Transcribe the records below exactly, leaving out any pictures.

DATA SHOWN:
=== Section Start ===

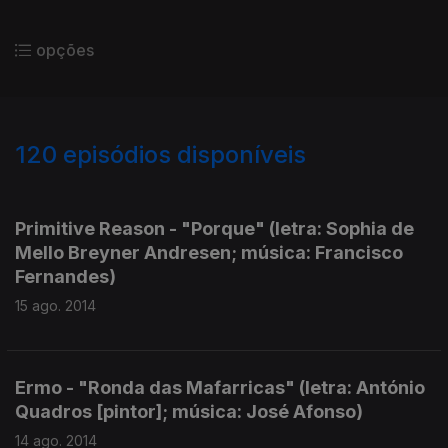
opções
120
episódios disponíveis
161733
160254
158084
155624
154966
Primitive Reason - "Porque" (letra: Sophia de
Mello Breyner Andresen; música: Francisco
Fernandes)
15 ago. 2014
Ermo - "Ronda das Mafarricas" (letra: António
Quadros [pintor]; música: José Afonso)
14 ago. 2014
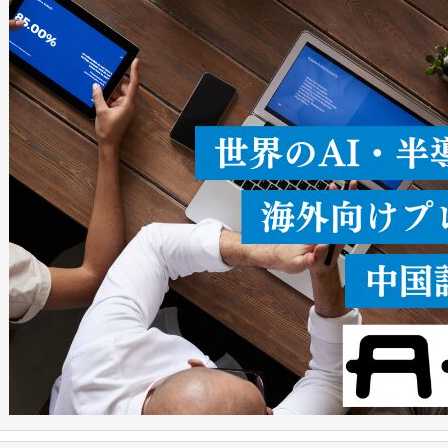
ードを切り替えて使用するこ
ることなく、単一のデバイス
うにします。遠距離まで届く
密度なスキャ
[…]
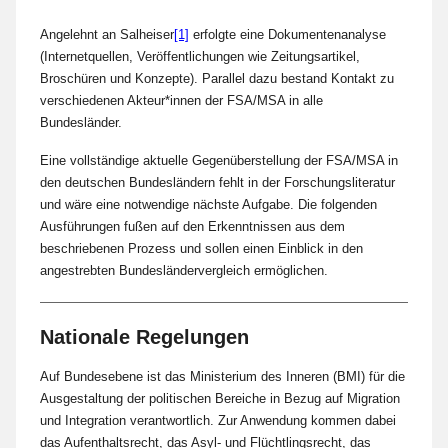
Angelehnt an Salheiser
[1]
erfolgte eine Dokumentenanalyse
(Internetquellen, Veröffentlichungen wie Zeitungsartikel,
Broschüren und Konzepte). Parallel dazu bestand Kontakt zu
verschiedenen Akteur*innen der FSA/MSA in alle
Bundesländer.
Eine vollständige aktuelle Gegenüberstellung der FSA/MSA in
den deutschen Bundesländern fehlt in der Forschungsliteratur
und wäre eine notwendige nächste Aufgabe. Die folgenden
Ausführungen fußen auf den Erkenntnissen aus dem
beschriebenen Prozess und sollen einen Einblick in den
angestrebten Bundesländervergleich ermöglichen.
Nationale Regelungen
Auf Bundesebene ist das Ministerium des Inneren (BMI) für die
Ausgestaltung der politischen Bereiche in Bezug auf Migration
und Integration verantwortlich. Zur Anwendung kommen dabei
das Aufenthaltsrecht, das Asyl- und Flüchtlingsrecht, das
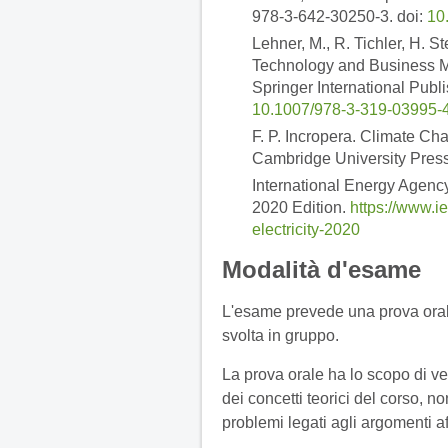
978-3-642-30250-3. doi:
10
Lehner, M., R. Tichler, H. 
Technology and Business Mo
Springer International Publ
10.1007/978-3-319-03995-
F. P. Incropera. Climate C
Cambridge University Pres
International Energy Agency.
2020 Edition.
https://www.ie
electricity-2020
Modalità d'esame
L'esame prevede una prova orale
svolta in gruppo.
La prova orale ha lo scopo di v
dei concetti teorici del corso, n
problemi legati agli argomenti af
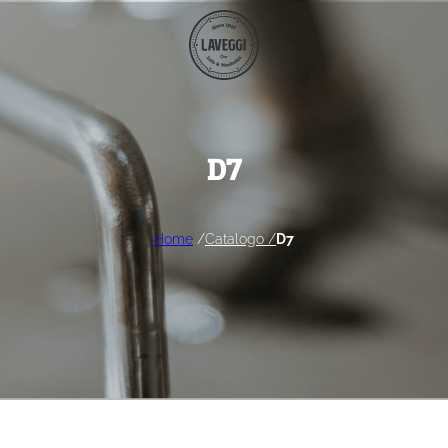
D7
Home
/
Catalogo /
D7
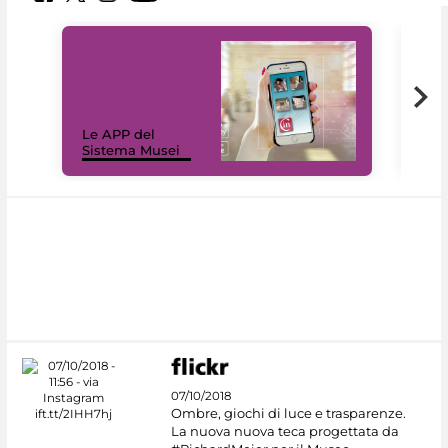
Il 
Le APP del
Mus
Sistema Musei
net
07/10/2018
Ombre, giochi di luce e trasparenze.
La nuova nuova teca progettata da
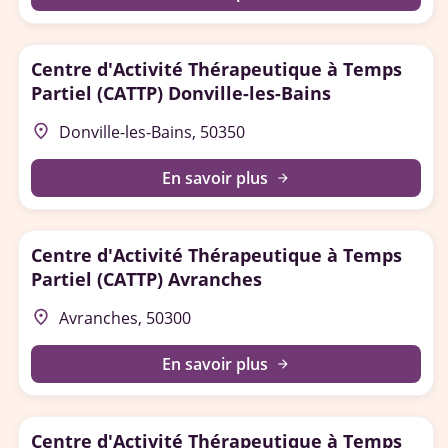
Centre d'Activité Thérapeutique à Temps
Partiel (CATTP) Donville-les-Bains
place
Donville-les-Bains, 50350
En savoir plus
arrow_forward
Centre d'Activité Thérapeutique à Temps
Partiel (CATTP) Avranches
place
Avranches, 50300
En savoir plus
arrow_forward
Centre d'Activité Thérapeutique à Temps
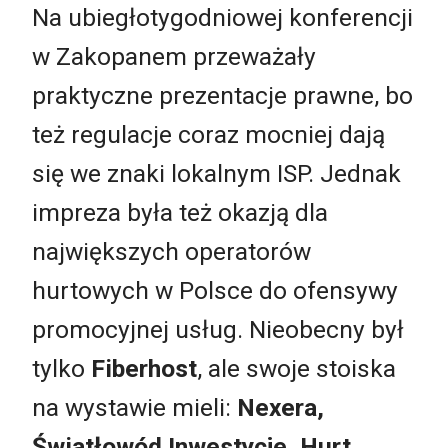
Na ubiegłotygodniowej konferencji
w Zakopanem przeważały
praktyczne prezentacje prawne, bo
też regulacje coraz mocniej dają
się we znaki lokalnym ISP. Jednak
impreza była też okazją dla
największych operatorów
hurtowych w Polsce do ofensywy
promocyjnej usług. Nieobecny był
tylko
Fiberhost
, ale swoje stoiska
na wystawie mieli:
Nexera,
Światłowód Inwestycje, Hurt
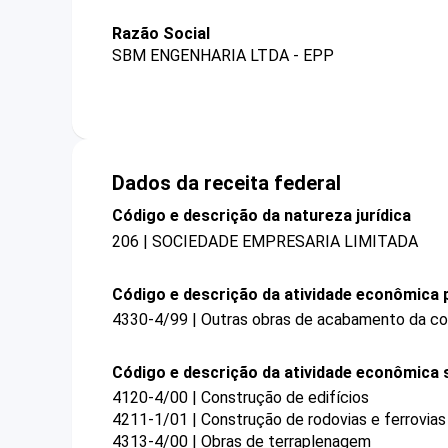
Razão Social
SBM ENGENHARIA LTDA - EPP
Dados da receita federal
Código e descrição da natureza jurídica
206 | SOCIEDADE EMPRESARIA LIMITADA
Código e descrição da atividade econômica p
4330-4/99 | Outras obras de acabamento da c
Código e descrição da atividade econômica 
4120-4/00 | Construção de edifícios
4211-1/01 | Construção de rodovias e ferrovias
4313-4/00 | Obras de terraplenagem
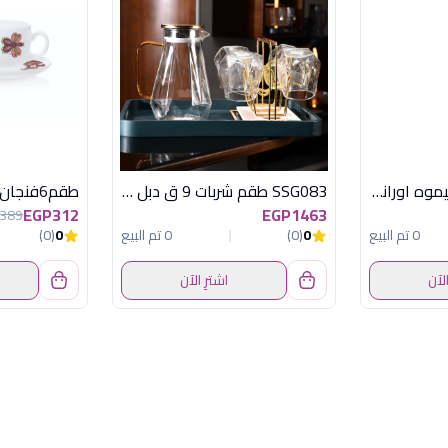
كوب 660 مل بالشاليموه اورانج هيريفين
SSG083 طقم شربات 9 ق دبل جلاس اكسفورد
EGP312
EGP1463
389
0 تم البيع
0
(0)
0 تم البيع
0
(0)
الآن
اشترِ الآن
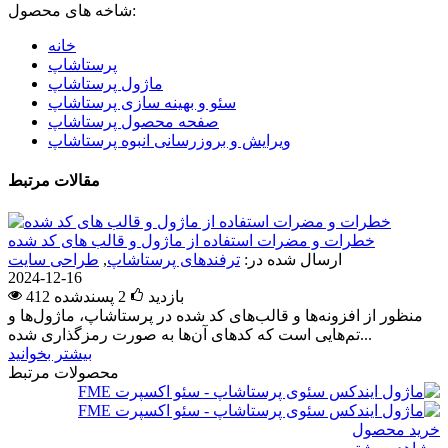
شاخه های محصول:
خانه
پرستاشاپ
ماژول پرستاشاپ
سئو و بهینه سازی پرستاشاپ
صفحه محصول پرستاشاپ
ویرایش و بروزرسانی انبوه پرستاشاپ
مقالات مرتبط
خطرات و مضرات استفاده از ماژول و قالب های کد شده
ارسال شده در:
ترفندهای پرستاشاپ
,
طراحی سایت
2024-12-16
412 بازدید
2
پسندشده
منظور از افزونه‌ها و قالب‌های کد شده در پرستاشاپ، ماژول‌ها و
تم‌هایی است که کدهای آن‌ها به صورت رمزگذاری شده...
بیشتر بخوانید
محصولات مرتبط
خرید محصول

=== Section End ===

OUTPUT OF THE TASK:
opções
120
episódios disponíveis
161733
160254
158084
155624
154966
Primitive Reason - "Porque" (letra: Sophia de
Mello Breyner Andresen; música: Francisco
Fernandes)
15 ago. 2014
Ermo - "Ronda das Mafarricas" (letra: António
Quadros [pintor]; música: José Afonso)
14 ago. 2014
ードを切り替えて使用するこ
ることなく、単一のデバイス
うにします。遠距離まで届く
密度なスキャ
[…]
Angelehnt an Salheiser
[1]
erfolgte eine Dokumentenanalyse
(Internetquellen, Veröffentlichungen wie Zeitungsartikel,
Broschüren und Konzepte). Parallel dazu bestand Kontakt zu
verschiedenen Akteur*innen der FSA/MSA in alle
Bundesländer.
Eine vollständige aktuelle Gegenüberstellung der FSA/MSA in
den deutschen Bundesländern fehlt in der Forschungsliteratur
und wäre eine notwendige nächste Aufgabe. Die folgenden
Ausführungen fußen auf den Erkenntnissen aus dem
beschriebenen Prozess und sollen einen Einblick in den
angestrebten Bundesländervergleich ermöglichen.
Nationale Regelungen
Auf Bundesebene ist das Ministerium des Inneren (BMI) für die
Ausgestaltung der politischen Bereiche in Bezug auf Migration
und Integration verantwortlich. Zur Anwendung kommen dabei
das Aufenthaltsrecht, das Asyl- und Flüchtlingsrecht, das
978-3-642-30250-3. doi:
10
Lehner, M., R. Tichler, H. 
Technology and Business Mo
Springer International Publ
10.1007/978-3-319-03995-
F. P. Incropera. Climate C
Cambridge University Pres
International Energy Agency.
2020 Edition.
https://www.ie
electricity-2020
Modalità d'esame
L'esame prevede una prova orale
svolta in gruppo.
La prova orale ha lo scopo di v
dei concetti teorici del corso, n
problemi legati agli argomenti af
D7
Home
/
Catalogo /
D7
Il 
Le APP del
Mus
Sistema Musei
net
07/10/2018
Ombre, giochi di luce e trasparenze.
La nuova nuova teca progettata da
Centre d'Activité Thérapeutique à Temps
Partiel (CATTP) Donville-les-Bains
place
Donville-les-Bains, 50350
En savoir plus
arrow_forward
Centre d'Activité Thérapeutique à Temps
Partiel (CATTP) Avranches
place
Avranches, 50300
En savoir plus
arrow_forward
Centre d'Activité Thérapeutique à Temps
Na ubiegłotygodniowej konferencji
w Zakopanem przeważały
praktyczne prezentacje prawne, bo
też regulacje coraz mocniej dają
się we znaki lokalnym ISP. Jednak
impreza była też okazją dla
największych operatorów
hurtowych w Polsce do ofensywy
promocyjnej usług. Nieobecny był
tylko
Fiberhost
, ale swoje stoiska
na wystawie mieli:
Nexera,
Światłowód Inwestycje, Hurt
Razão Social
SBM ENGENHARIA LTDA - EPP
Dados da receita federal
Código e descrição da natureza jurídica
206 | SOCIEDADE EMPRESARIA LIMITADA
Código e descrição da atividade econômica p
4330-4/99 | Outras obras de acabamento da c
Código e descrição da atividade econômica 
4120-4/00 | Construção de edifícios
4211-1/01 | Construção de rodovias e ferrovias
4313-4/00 | Obras de terraplenagem
كوب 660 مل بالشاليموه اورانج هيريفين
SSG083 طقم شربات 9 ق دبل جلاس اكسفورد
EGP312
EGP1463
389
0 تم البيع
0
(0)
0 تم البيع
0
(0)
الآن
اشترِ الآن
شاخه های محصول:
خانه
پرستاشاپ
ماژول پرستاشاپ
سئو و بهینه سازی پرستاشاپ
صفحه محصول پرستاشاپ
ویرایش و بروزرسانی انبوه پرستاشاپ
مقالات مرتبط
خطرات و مضرات استفاده از ماژول و قالب های کد شده
ارسال شده در:
ترفندهای پرستاشاپ
,
طراحی سایت
2024-12-16
412 بازدید
2
پسندشده
منظور از افزونه‌ها و قالب‌های کد شده در پرستاشاپ، ماژول‌ها و
تم‌هایی است که کدهای آن‌ها به صورت رمزگذاری شده...
بیشتر بخوانید
محصولات مرتبط
خرید محصول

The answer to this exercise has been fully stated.